David Shrigley’s Absurd World

David Shrigley answers his phone on a cold Tuesday evening in Glasgow and immediately says in a very warm Scottish brogue, “I’m afraid that I have to call you back in a minute because I’m working on something and my hands are just very gooey and covered in wax and I don’t think I can hold the phone for more than a few seconds.”

Click.

The artist has a well-known tendency to gravitate towards the absurd moments of everyday situations, so it is natural and very rational for one to wonder what exactly he might have gotten his hands into this time. Over the past decade, Shrigley’s recognizably offbeat scribbles, graphic designs and photographs have been displayed in countless fine art shows, turned into songs by David Byrne, Liars and Grizzly Bear, and published in numerous books and collections such as Ants Have Sex in Your Beer, Kill Your Pets and Blank Page and Other Pages. His latest, What The Hell Are You Doing?: The Essential David Shrigley (Canongate Books), is a unique celebration of modern day trials and tribulations, and Shrigley’s uncanny knack to confront these issues with an insightful and often hysterical mixture of unrefined doodles and sometimes bizarre and profound narratives.

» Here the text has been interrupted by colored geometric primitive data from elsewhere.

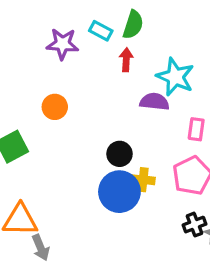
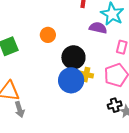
orange circle: (55, 107) -> (48, 35), moved
black circle: (120, 154) -> (73, 57), size x1.5

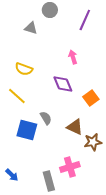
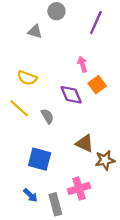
orange square: (91, 98) -> (97, 85), moved
gray semicircle: (46, 118) -> (47, 116), moved
blue square: (27, 130) -> (40, 159), moved
blue arrow: (12, 175) -> (30, 195), moved

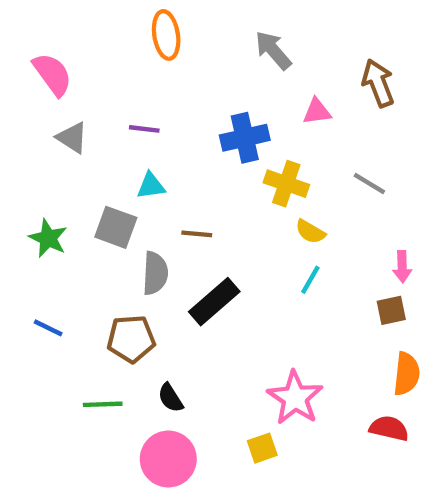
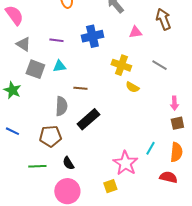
blue cross: (245, 138) -> (92, 36), moved
gray square: (116, 227) -> (35, 69), moved
cyan line: (310, 280) -> (150, 148), moved
brown square: (391, 310) -> (177, 123), moved

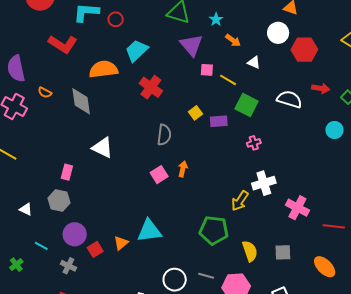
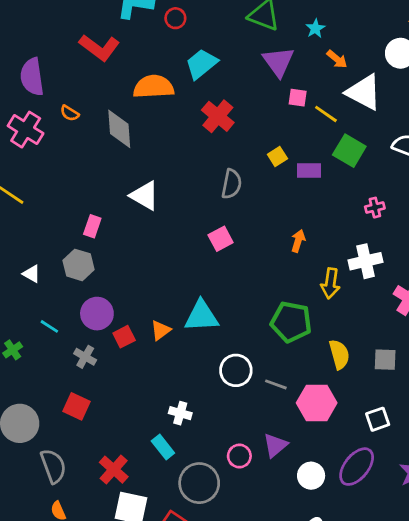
white triangle: (254, 63) -> (364, 92), size x2.0
pink cross: (254, 143) -> (375, 208), moved
orange arrow: (183, 169) -> (298, 241), moved
yellow arrow: (240, 201) -> (330, 283), turned -30
white circle: (175, 280) -> (236, 370), moved

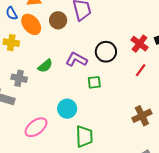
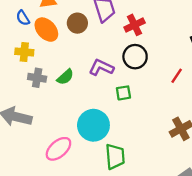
red cross: (140, 44) -> (135, 25), moved, turned 30
gray cross: (19, 78) -> (37, 78), moved
cyan circle: (67, 109) -> (93, 125), size x1.4

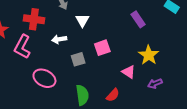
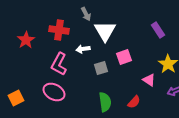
white triangle: (82, 20) -> (105, 31), size x1.6
pink L-shape: (22, 47) -> (59, 64), moved
pink ellipse: (44, 78) -> (54, 92), moved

It could be argued that Shrigley’s impulse to lean towards the absurd has been with him ever since he was a “bit of a weirdo” growing up in the ’80s and doing the “normal things” like listening to The Smiths, having unrequited relationships with girls, trying to smoke dope, and on occasion, explaining to his mother why one of his chests of drawers in his room was filled with dirt from her garden.  His affinity for graffiti, vandalism and defacing unsanctioned spaces led him (probably to the relief of his mom) to Glasgow School of Art where he majored in “environmental art,” in the hopes of making works outside the gallery space. He quickly realized that what he thought would be an education involving a punk rock ideology involved projects for the city council like making concrete cows in playgrounds and creating an open dialogue with the local city officials. Needless to say, he did not give the valedictorian speech the year he graduated.

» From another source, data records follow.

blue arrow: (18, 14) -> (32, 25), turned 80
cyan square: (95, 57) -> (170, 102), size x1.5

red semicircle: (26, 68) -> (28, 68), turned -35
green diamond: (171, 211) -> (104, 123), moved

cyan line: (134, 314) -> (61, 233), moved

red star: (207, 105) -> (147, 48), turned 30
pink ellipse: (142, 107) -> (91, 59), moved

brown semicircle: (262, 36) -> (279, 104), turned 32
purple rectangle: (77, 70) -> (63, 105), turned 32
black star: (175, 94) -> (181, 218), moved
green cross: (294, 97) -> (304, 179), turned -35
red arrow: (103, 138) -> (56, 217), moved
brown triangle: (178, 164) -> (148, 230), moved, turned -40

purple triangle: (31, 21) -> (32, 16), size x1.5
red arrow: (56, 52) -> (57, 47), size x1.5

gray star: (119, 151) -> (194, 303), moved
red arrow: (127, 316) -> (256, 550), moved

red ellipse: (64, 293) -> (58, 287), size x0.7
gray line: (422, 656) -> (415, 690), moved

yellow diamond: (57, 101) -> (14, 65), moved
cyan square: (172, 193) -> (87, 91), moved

However, this is not to say that a graduation speech by Shrigley would not be a sight to behold. Quite possibly one of his greatest attributes as an artist is his gift for leaving enough room in his work for individual viewers to create their own personal meaning with each piece. Stick figures contemplate the nature of death, livestock question their owners and two bunnies have conversations where one says, “There is a land not far away from here where rabbits live in harmony with all other creatures.” The response of the second bunny? “That’s a load of shit and you know it.” The illustrations are presented in the most economical way imaginable; however, they carry a depth and grace that rivals the most sophisticated brush stroke.

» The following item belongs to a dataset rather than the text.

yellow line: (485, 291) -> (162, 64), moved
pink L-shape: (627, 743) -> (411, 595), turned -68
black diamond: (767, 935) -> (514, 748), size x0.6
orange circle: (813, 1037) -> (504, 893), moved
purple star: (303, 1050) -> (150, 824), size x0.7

I’m thinking of this when the phone rings and he is back on the other line. When asked about his approach to his work as a storyteller, Shrigley (whose hands were covered in wax because he was making a sword to be cast in bronze) says, “I try to not say too much. I don’t think anyone ever says, ‘Don’t be succinct. Please, just be as verbose as humanly possible.’ I think it is a craft to have that economy. The story is told inside a viewer’s head.”

For the next 30 minutes the conversation meanders between seals that live by the bay in San Francisco, how in the art world “neurosis is cool, but we all know that neurotic people in the real world are a pain in the ass,” and his editing process.

A snippet of the discussion…

What are you obsessed with today?
I’ve got this new book coming out and my publicist has made me do lots of things like Twitter.

What do you tweet?
Well, I suppose that is the eternal question, ‘What does one tweet?’

To tweet or not to tweet?
Yeah, but I have no choice, because I have a product to sell. I upload pictures and talk about them. Tweets are very short missives. It’s kind of like a diary. Someone might ask me if I could do a cover for a magazine. And I might ask, ‘Can I do whatever I want?’ They say, ‘Yes,’ but obviously they would never print what I send.

Like a big penis talking to a trampoline?
Yeah, or like, ‘This magazine is crap.’ It troubles me slightly, because there is a real vanity element to it. But I’ve been instructed to do one tweet a day, and one interesting tweet a day is better than 25 less interesting tweets. No one wants to know what I’ve been eating unless I’ve been eating something interesting, like human flesh or something.

When asked what might keep him going for the next few decades, a wax-free Shrigley laughs and says, “You have to make it mysterious for yourself; otherwise there is really no point in doing it. My criterion is that I always do something that frightens me a bit. Part of the luxury and real privilege, is the fact that I can surprise myself. If I do repeat myself it is because I have a bad memory.”